Credit to Steven Morse (@thestevemo or his blog at https://stmorse.github.io/index.html) who had code I used as a basis for my ProFootballReference scraping scripts. He is a good follow for math and analytics work as well.
The full code and supporting files for scraping team and player data from ProFootballReference is located in my GitHub repo here: https://github.com/greghartpa/scrape_pfr_data
Most of the analysis on this site uses data from a few sources, including ProFootballReference as a primary source for team, player, and draft data. Here I am sharing how to automate scraping the team data using Python which will output the following:
Beyond being a team record and DVOA dataset, this output will be used when scraping player data which I will explain in a future post.
Setup and Dependencies
There are only a few package dependencies, including Pandas for storing and manipulating the data, BeautifulSoup and requests for parsing HTML, and NumPy used for some filtering cleanup.
A range of yearly data can be pulled by setting the start and end years. I also pull in team DVOA data which is stored in teams-dvoa.csv and was just manually pulled (some day I will script this out, but it is a small dataset and infrequently changes).
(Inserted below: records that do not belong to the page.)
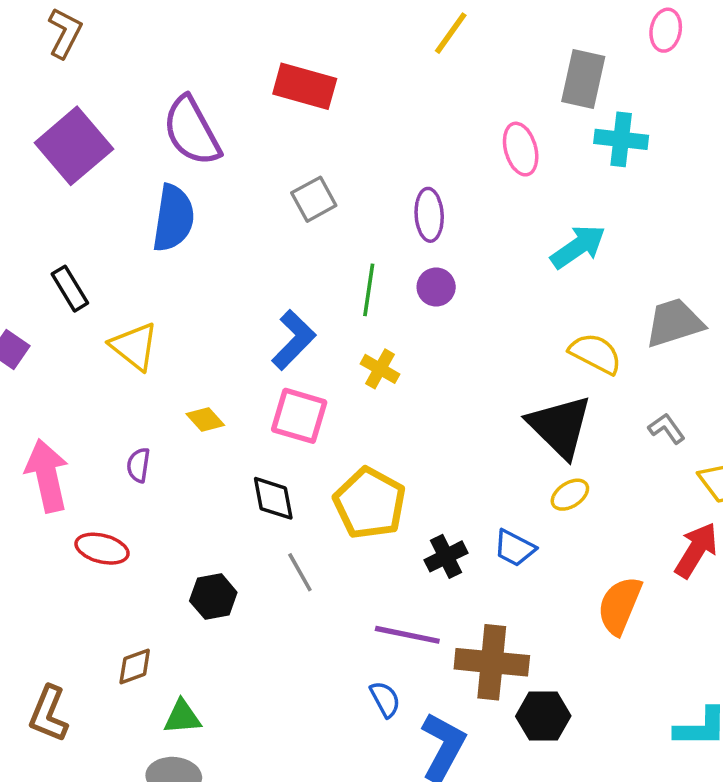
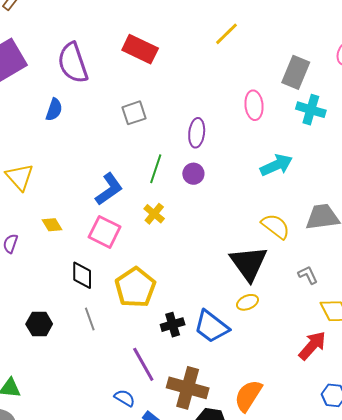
blue semicircle: (173, 218) -> (54, 110), size x0.6
blue trapezoid: (515, 548) -> (211, 327), size x1.5
orange semicircle: (620, 605) -> (248, 396), moved
purple line: (407, 635) -> (143, 364), turned 39
blue semicircle: (385, 699) -> (125, 398), turned -40

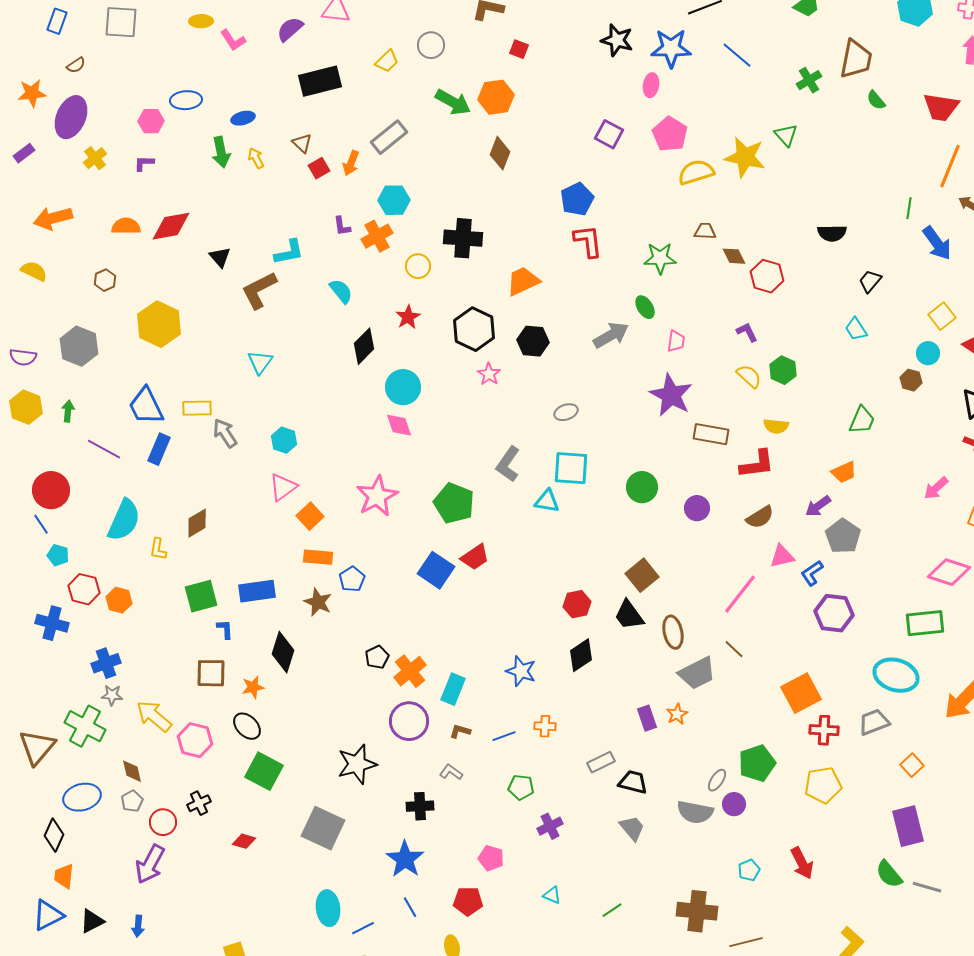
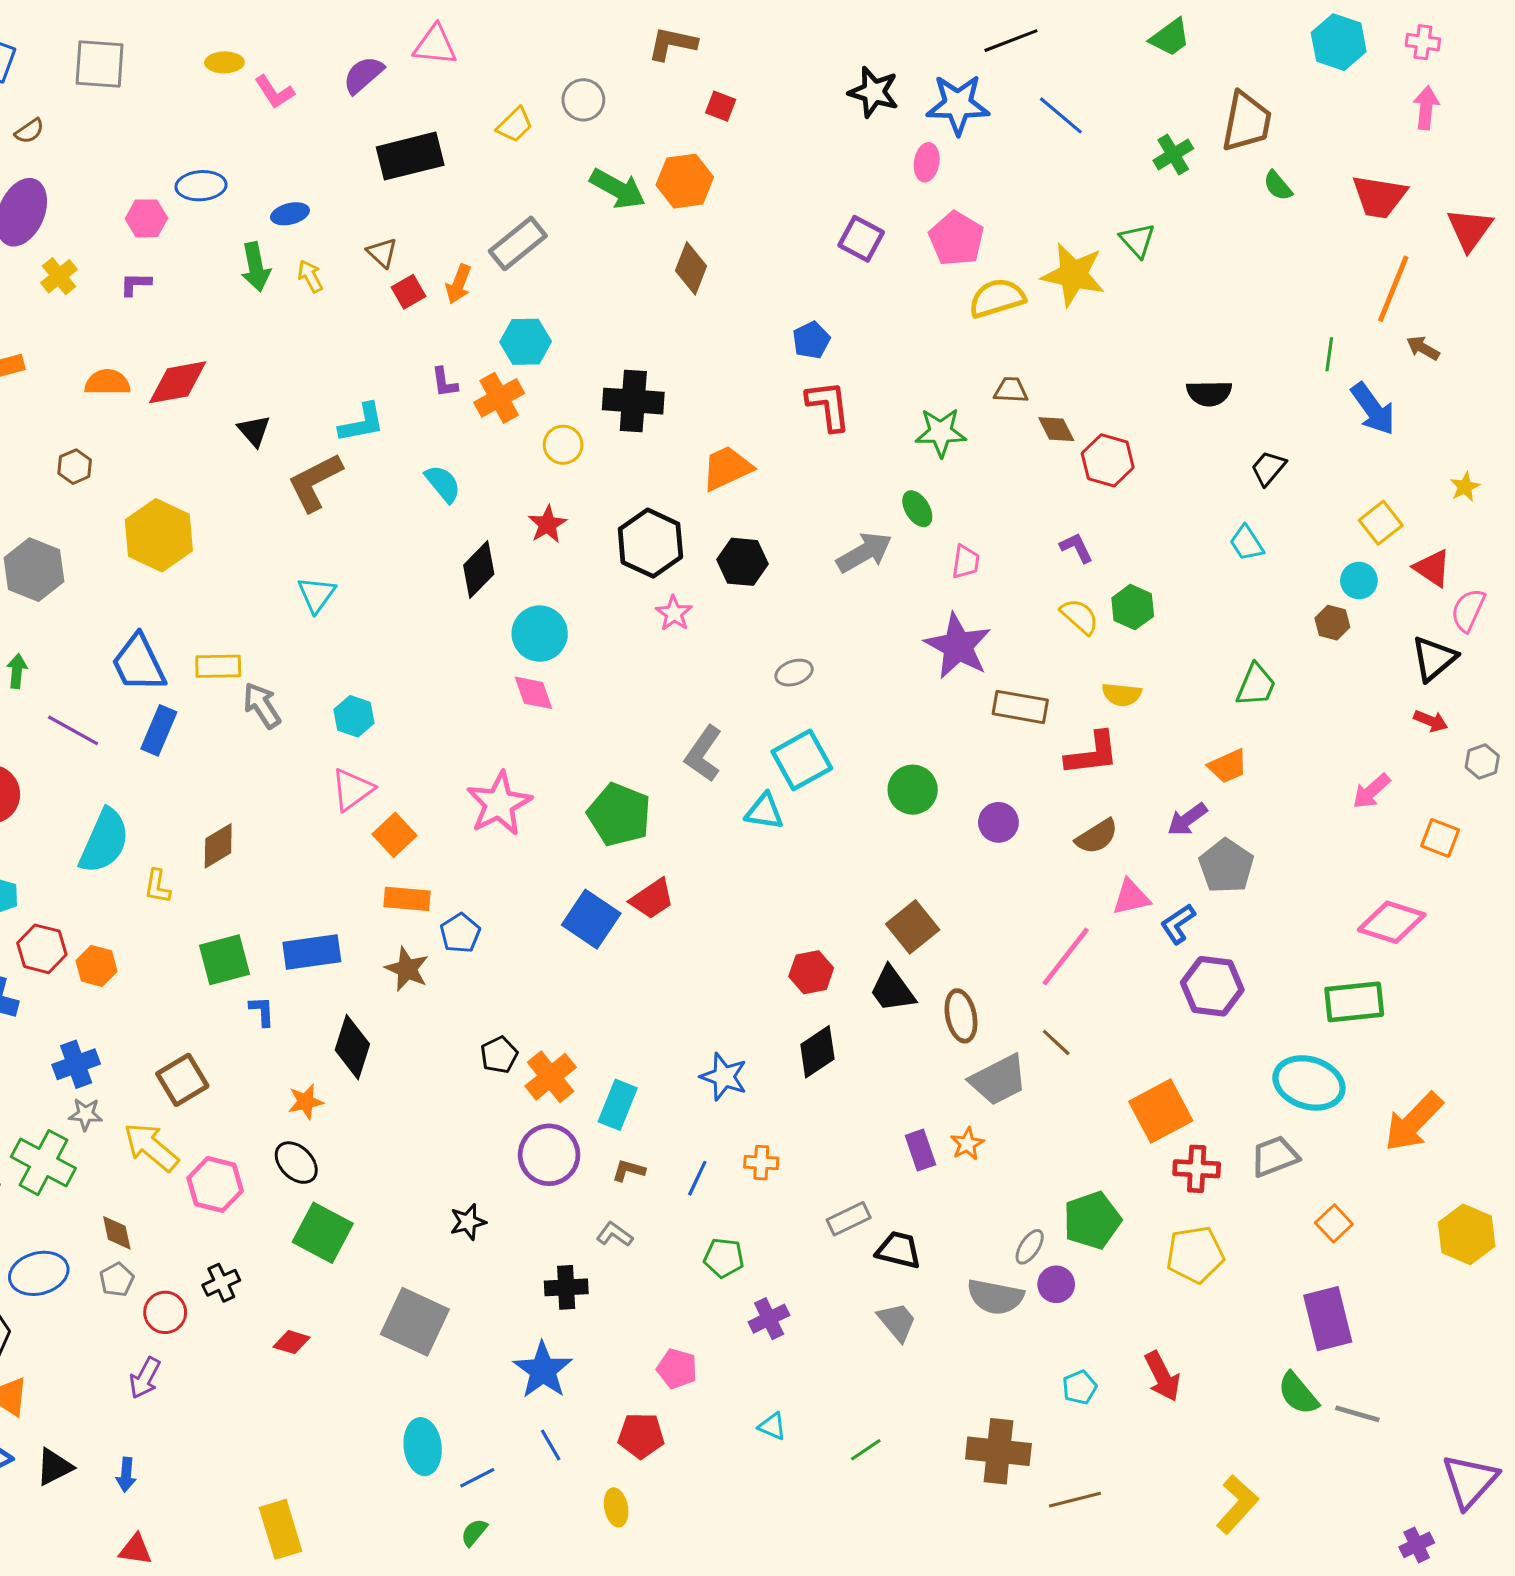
blue pentagon: (577, 199) -> (811, 340), size x0.7
cyan square: (571, 468) -> (802, 760), turned -33
brown square: (211, 673) -> (182, 1080), moved, turned -32
blue line: (504, 736) -> (697, 1178), turned -45
black star: (357, 764) -> (468, 1222), size x0.6
purple arrow: (150, 864) -> (145, 1378), size x0.7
If DVOA is not needed, the two lines reading it in and later on merging with the end dataframe can be removed.
Scraping Team Data
The main section of code to scrape PFR team data loops through the range of years, makes an HTML request and parses the resulting table data from PFR. A few points here:
- The URL is manually built and then pulled using the requests library.
- BeautifulSoup is used to parse the returned HTML and keys off of the class “sortable stats_table”. PFR breaks NFC and AFC team data into two tables which need to be separately pulled and stored.
- There is some data cleanup I perform. For example, PFR appends indicators to the team name to represent division winners (“*”) and wildcard teams (“+”). I remove these into a separate column so I have clean team names for later matching and also to make analysis on playoff teams easier. They do not indicate Super Bowl winners (which is odd to me) which I deal with later.
- I have to check for ties as if a season happened to have no ties, that column doesn’t exist and will cause an issue. So, if no ties, I just add a tie column “T” and populate with zeros.
- I also add a column “Scraped” and populate with zeros – this will be used when I scrape player data to control which teams I need to or want to scrape.
- And lastly in this section, I store the team roster URL which will be used for the player data scraping so I don’t have to re-scrape the URL.
Clean Up Data and Export
After the main loop to grab all years, I clean up the data with the following:
- Convert year, record, points for and against, and strength of schedule columns to numeric
- Calculate a win percentage
- I manually create a team abbreviation dataframe named tmabrevdf and merge it with the main output dataframe to normalize three-letter team abbreviations. This is done so I can handle team moves (the Rams, Raiders, and Chargers various moves) or team name changes (Washington Redskins to Washington Football team)
- And lastly, I manually create a list of Super Bowl winners since PFR does not indicate that in the team tables. It is stored in the header which I may go back and pull from in a future edit, but for now this data, like DVOA, is a small dataset and only changes annually.